- _Exercise goal_: Word for word, restate the lines from the start of the data down to the line with "Our Space (826, 47)", both included.

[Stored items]
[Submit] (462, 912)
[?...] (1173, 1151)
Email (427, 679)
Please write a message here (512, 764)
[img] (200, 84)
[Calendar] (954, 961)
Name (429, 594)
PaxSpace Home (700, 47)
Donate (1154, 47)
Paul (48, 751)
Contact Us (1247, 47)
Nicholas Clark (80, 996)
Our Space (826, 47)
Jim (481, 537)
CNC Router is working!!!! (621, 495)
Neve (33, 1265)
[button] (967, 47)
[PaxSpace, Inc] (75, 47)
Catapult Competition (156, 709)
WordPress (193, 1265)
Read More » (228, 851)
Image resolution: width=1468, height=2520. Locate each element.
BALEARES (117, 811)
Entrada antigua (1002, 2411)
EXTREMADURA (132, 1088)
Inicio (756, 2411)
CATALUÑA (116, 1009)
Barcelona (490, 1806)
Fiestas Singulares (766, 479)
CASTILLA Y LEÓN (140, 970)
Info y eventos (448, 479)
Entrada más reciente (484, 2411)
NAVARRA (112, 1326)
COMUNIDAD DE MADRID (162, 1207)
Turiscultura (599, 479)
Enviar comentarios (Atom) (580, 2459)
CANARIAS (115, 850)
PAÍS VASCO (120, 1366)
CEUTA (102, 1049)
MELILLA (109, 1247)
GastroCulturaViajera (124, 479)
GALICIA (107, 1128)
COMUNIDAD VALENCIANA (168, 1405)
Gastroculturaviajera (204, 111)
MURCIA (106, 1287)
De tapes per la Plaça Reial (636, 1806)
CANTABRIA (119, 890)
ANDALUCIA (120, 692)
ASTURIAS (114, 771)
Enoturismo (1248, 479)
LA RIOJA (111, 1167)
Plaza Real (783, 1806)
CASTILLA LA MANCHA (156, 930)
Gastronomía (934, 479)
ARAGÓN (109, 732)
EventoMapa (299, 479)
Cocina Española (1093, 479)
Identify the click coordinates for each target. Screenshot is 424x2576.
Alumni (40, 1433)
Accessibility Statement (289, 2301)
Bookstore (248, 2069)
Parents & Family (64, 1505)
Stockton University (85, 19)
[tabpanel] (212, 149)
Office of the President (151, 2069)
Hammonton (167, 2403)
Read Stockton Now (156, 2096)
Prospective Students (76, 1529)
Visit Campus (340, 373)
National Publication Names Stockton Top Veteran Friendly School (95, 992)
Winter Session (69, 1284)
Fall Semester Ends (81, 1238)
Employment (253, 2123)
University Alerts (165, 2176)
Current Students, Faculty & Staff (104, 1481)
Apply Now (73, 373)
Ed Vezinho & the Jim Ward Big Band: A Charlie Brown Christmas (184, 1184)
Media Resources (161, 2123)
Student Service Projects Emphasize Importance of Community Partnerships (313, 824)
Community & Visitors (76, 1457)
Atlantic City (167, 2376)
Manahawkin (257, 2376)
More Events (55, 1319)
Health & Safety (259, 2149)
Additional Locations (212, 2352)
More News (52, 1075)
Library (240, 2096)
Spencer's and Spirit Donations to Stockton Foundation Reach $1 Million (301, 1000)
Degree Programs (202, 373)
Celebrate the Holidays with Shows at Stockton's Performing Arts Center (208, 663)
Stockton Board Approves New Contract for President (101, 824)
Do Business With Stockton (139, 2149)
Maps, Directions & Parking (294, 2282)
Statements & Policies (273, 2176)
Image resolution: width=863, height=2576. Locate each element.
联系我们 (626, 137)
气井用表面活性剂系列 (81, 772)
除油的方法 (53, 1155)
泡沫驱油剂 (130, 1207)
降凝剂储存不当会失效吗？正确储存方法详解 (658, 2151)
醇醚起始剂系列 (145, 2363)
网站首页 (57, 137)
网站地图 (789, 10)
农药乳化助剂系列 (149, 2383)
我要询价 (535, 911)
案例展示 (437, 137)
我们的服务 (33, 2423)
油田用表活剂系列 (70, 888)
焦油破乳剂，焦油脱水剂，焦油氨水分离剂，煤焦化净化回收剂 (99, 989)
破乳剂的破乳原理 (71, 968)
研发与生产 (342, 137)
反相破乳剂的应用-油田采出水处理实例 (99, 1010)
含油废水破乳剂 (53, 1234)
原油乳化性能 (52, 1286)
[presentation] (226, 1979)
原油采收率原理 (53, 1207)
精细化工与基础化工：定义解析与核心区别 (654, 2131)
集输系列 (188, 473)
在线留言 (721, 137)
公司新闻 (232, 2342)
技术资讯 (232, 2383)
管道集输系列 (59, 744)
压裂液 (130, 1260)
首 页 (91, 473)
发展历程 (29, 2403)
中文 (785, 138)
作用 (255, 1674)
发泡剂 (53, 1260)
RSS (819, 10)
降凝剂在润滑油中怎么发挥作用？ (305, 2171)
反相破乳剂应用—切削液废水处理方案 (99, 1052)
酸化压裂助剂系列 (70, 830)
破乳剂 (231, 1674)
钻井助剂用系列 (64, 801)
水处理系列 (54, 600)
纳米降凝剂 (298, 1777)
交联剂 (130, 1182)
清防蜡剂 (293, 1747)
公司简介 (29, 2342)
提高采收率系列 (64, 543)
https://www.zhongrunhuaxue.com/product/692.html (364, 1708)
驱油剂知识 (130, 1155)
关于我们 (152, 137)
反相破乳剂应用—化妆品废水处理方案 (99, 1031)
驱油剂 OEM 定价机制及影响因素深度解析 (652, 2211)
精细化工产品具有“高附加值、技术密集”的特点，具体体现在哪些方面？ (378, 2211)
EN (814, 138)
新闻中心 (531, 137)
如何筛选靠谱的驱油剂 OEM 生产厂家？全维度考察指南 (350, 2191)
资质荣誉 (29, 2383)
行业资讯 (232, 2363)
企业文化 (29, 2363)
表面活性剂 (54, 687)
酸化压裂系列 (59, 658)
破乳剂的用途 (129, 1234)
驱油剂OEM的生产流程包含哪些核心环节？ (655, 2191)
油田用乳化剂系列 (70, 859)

- _Task solution_:
[Submit] (462, 912)
[?...] (1173, 1151)
Email (427, 679)
Please write a message here (512, 764)
[img] (200, 84)
[Calendar] (954, 961)
Name (429, 594)
PaxSpace Home (700, 47)
Donate (1154, 47)
Paul (48, 751)
Contact Us (1247, 47)
Nicholas Clark (80, 996)
Our Space (826, 47)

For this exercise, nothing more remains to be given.